- Born: Joanne Kandy Latham 21 March 1961 (age 64) Wolverhampton, West Midlands, England
- Height: 5 ft 5 in (1.65 m)

= Joanne Latham =

British model

Joanne Kandy Latham (born 21 March 1961) is an English former glamour model.

Latham was born in Wolverhampton. After studying classical ballet for nine years she took a scholarship to the Royal Ballet School. A dancing competition led to her modelling for retailer Miss Selfridge. This led on to other modelling and television commercials, including appearing on Page 3 of The Sun and in the Daily Mirror.
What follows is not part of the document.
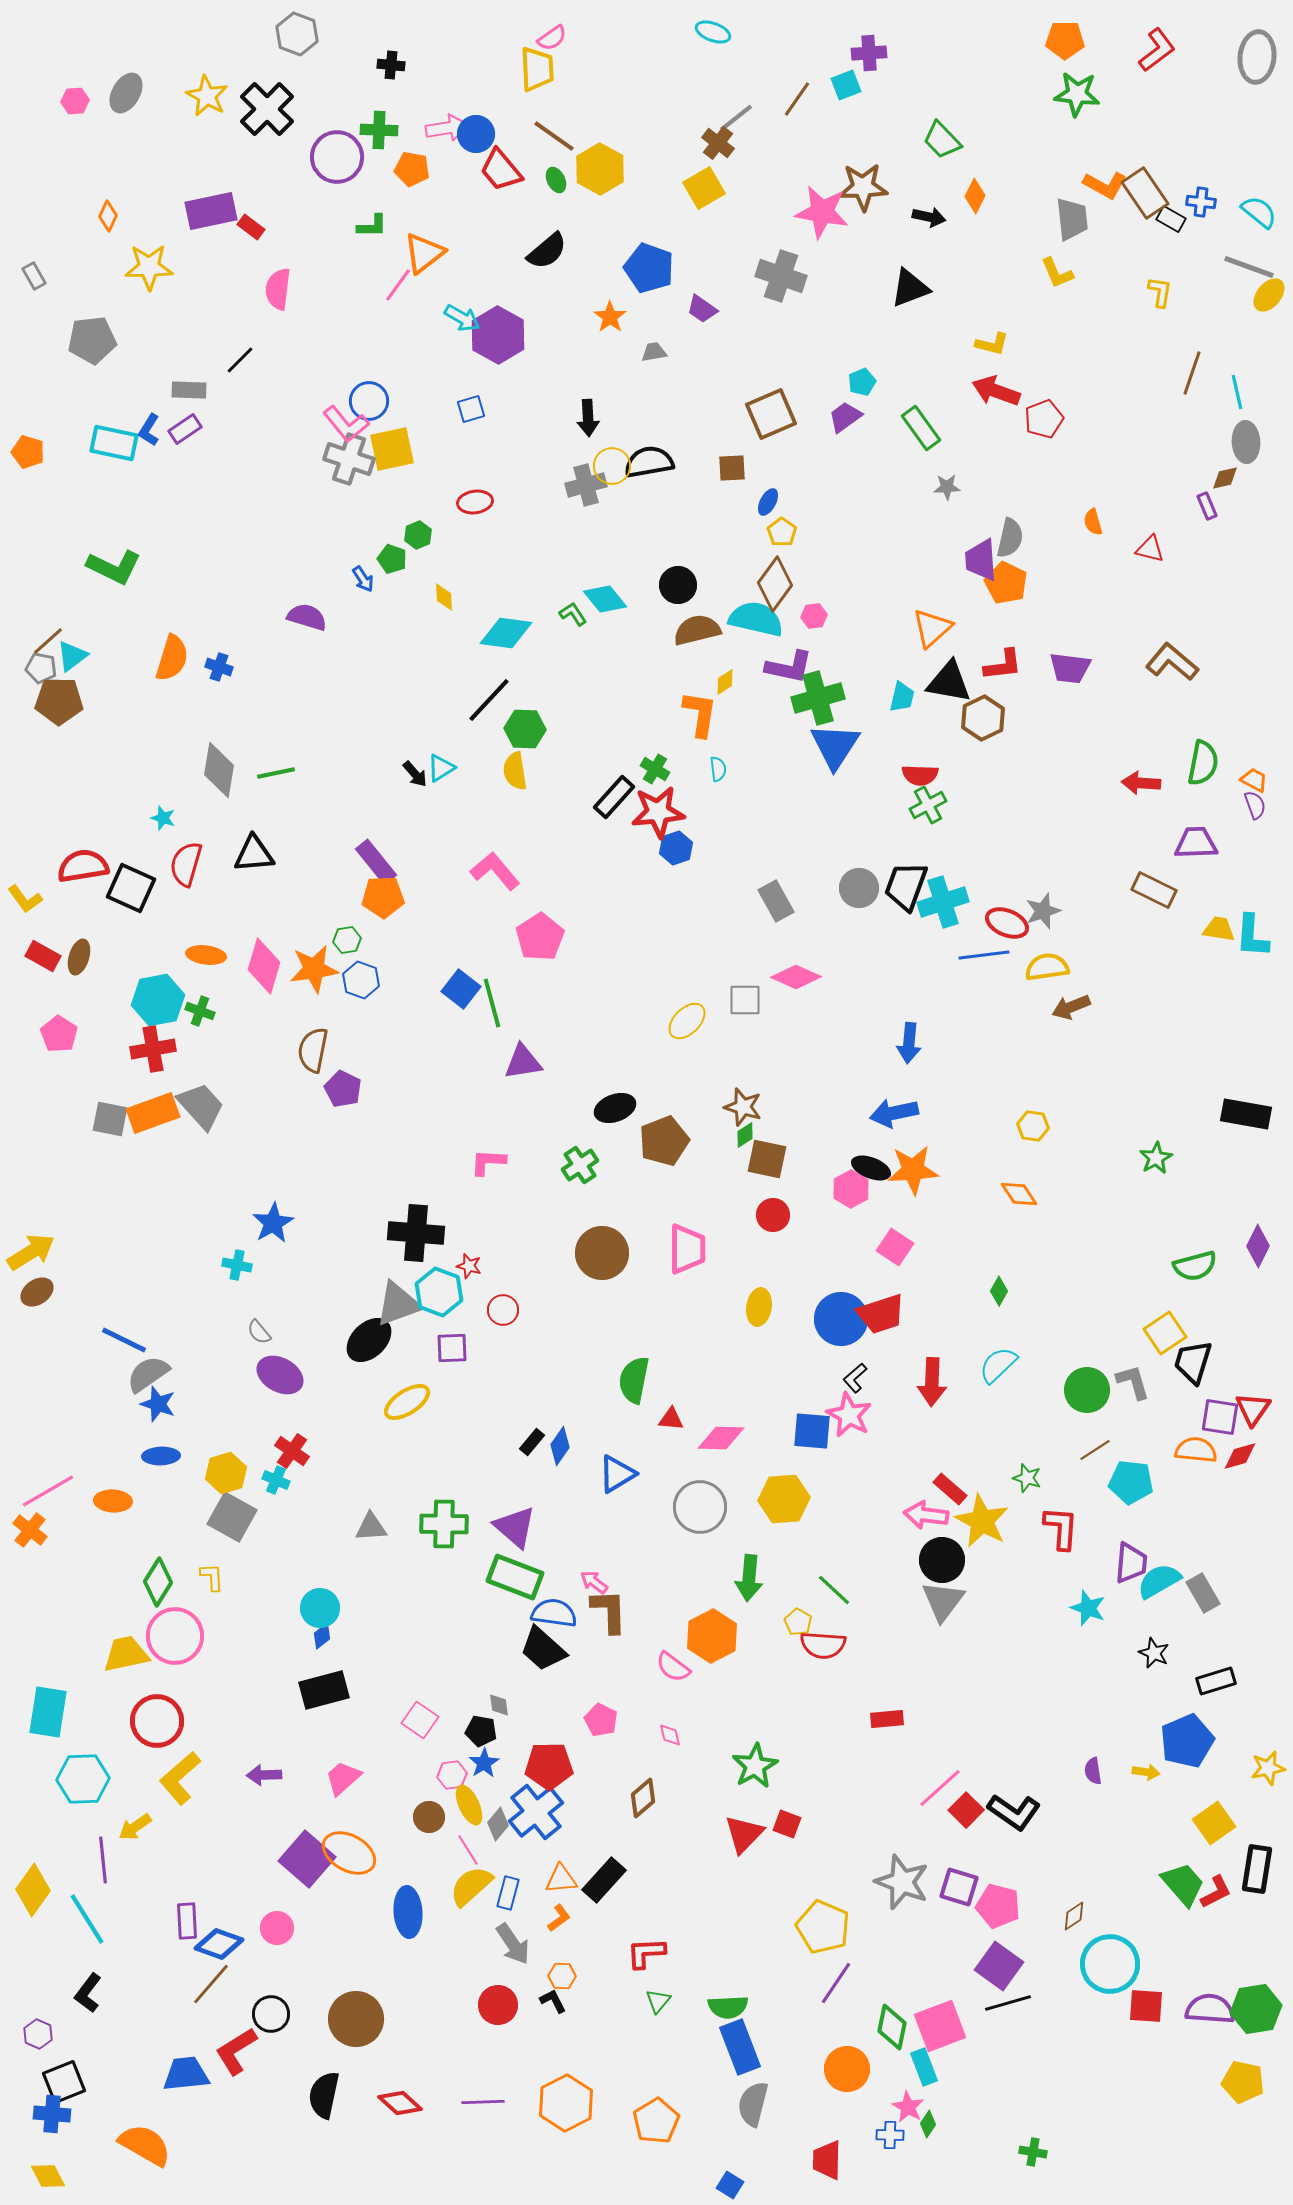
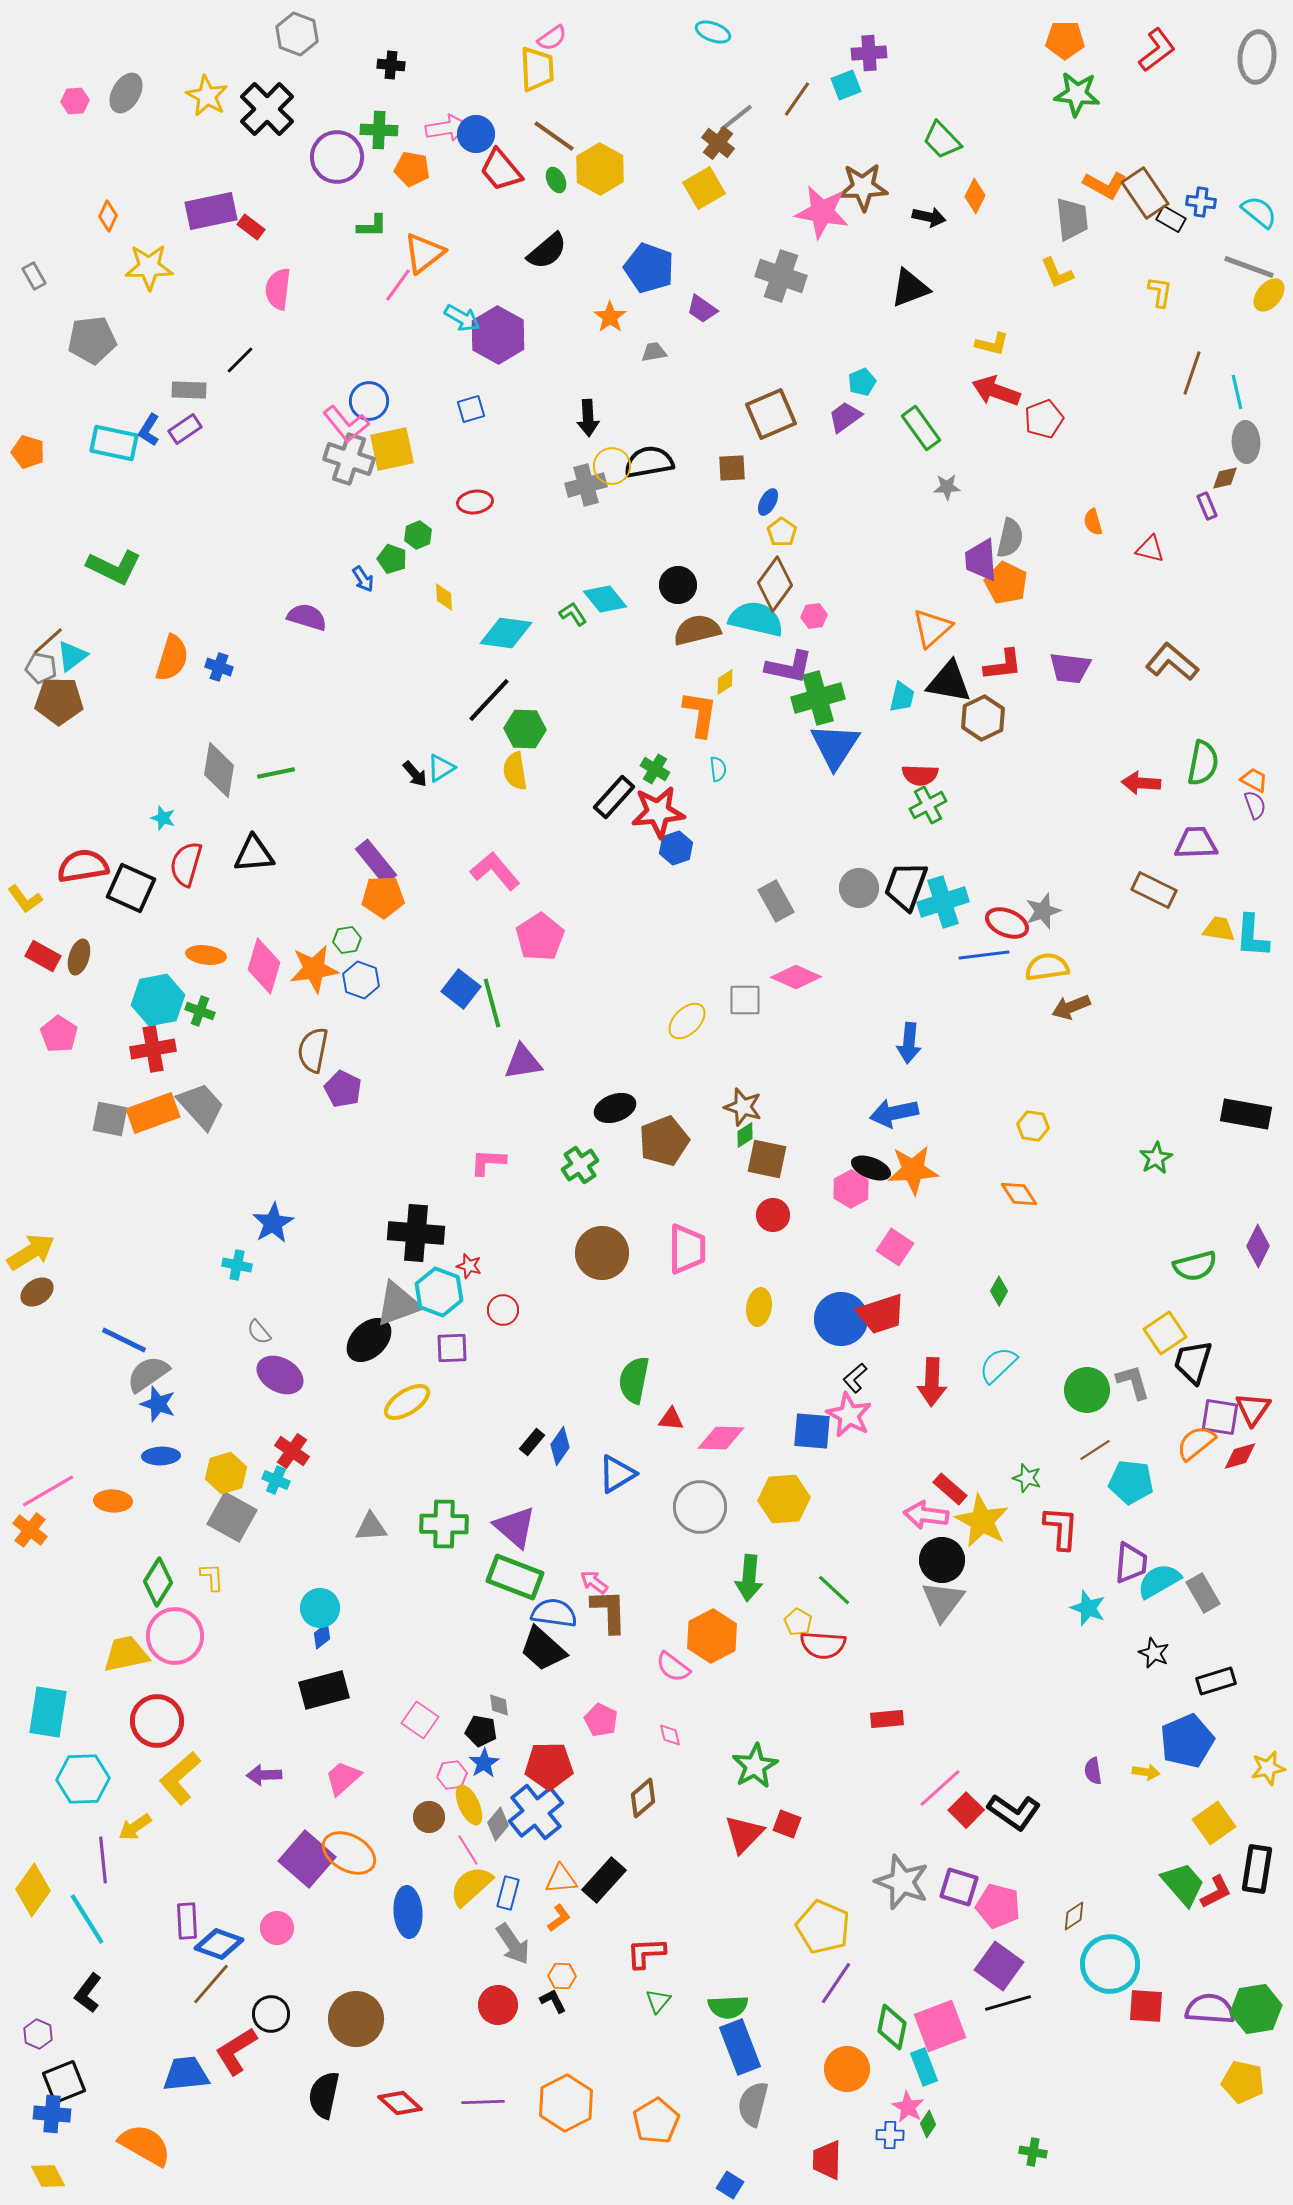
orange semicircle at (1196, 1450): moved 7 px up; rotated 45 degrees counterclockwise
In 1978, ATV made a documentary about her called "A Model's Dream" in the series England, Their England. After a shoot with leading glamour photographer Patrick Lichfield, he included her photo on the inside front cover of his book The Most Beautiful Women, a collection of his photographs.

In 1979, men's magazines Playboy and Penthouse competed to publish the first nude pictures of her. Latham signed a contract with Bob Guccione and Penthouse, which promised a fee of £70,000 for her to appear in the September 1979 issue, which was also the 10th Anniversary of the US edition. Latham was selected as Pet Of The Month and featured on nineteen pages of the magazine, including the cover. That edition made U.S. history, selling more in dollar percentage than any other magazine to date and making a profit of $18 million. She also appeared with other Penthouse Pets in the televised broadcast pageant for the selection of the 1979 Pet Of The Year, in which she participated in the opening segment with singer Frankie Valli and a fashion show. After a brief affair with Guccione, Latham's contract was terminated with Penthouse when she fell in love with Guccione's son. She moved from New York to Los Angeles and briefly became the girlfriend of Hugh Hefner, living in the Playboy Mansion. In the early 1980s, Latham returned to England to her Midland home in the village of Tettenhall.

Latham was featured on the cover of Death Penalty, the debut album by the heavy metal band Witchfinder General, which was released in 1982. She also featured on the cover of Friends of Hell, their second album released in 1983.

In 1982, Latham was involved in a serious car accident, after which she gave up modelling and opened the first 'workout' keep-fit studio in the UK. Her daughter, Elizablue Nairi, was born in southern Spain in June 1984 and follows in her mother’s footsteps steps on her popular Instagram page where she uploads nude images.

In later years, she studied drama at Birmingham Repertory Theatre, working under a director of the Royal Shakespeare Company and went on to play the lead role in a government-funded film for the arts.

In 1999, Latham became a teacher of yoga training at the Sivananda Yoga Vendanta Centre in Nassau, Bahamas. Since then, she has continued working in the healing arts. Despite several offers, she has refused to write her autobiography. She has set up her own charity with her daughter Eliza.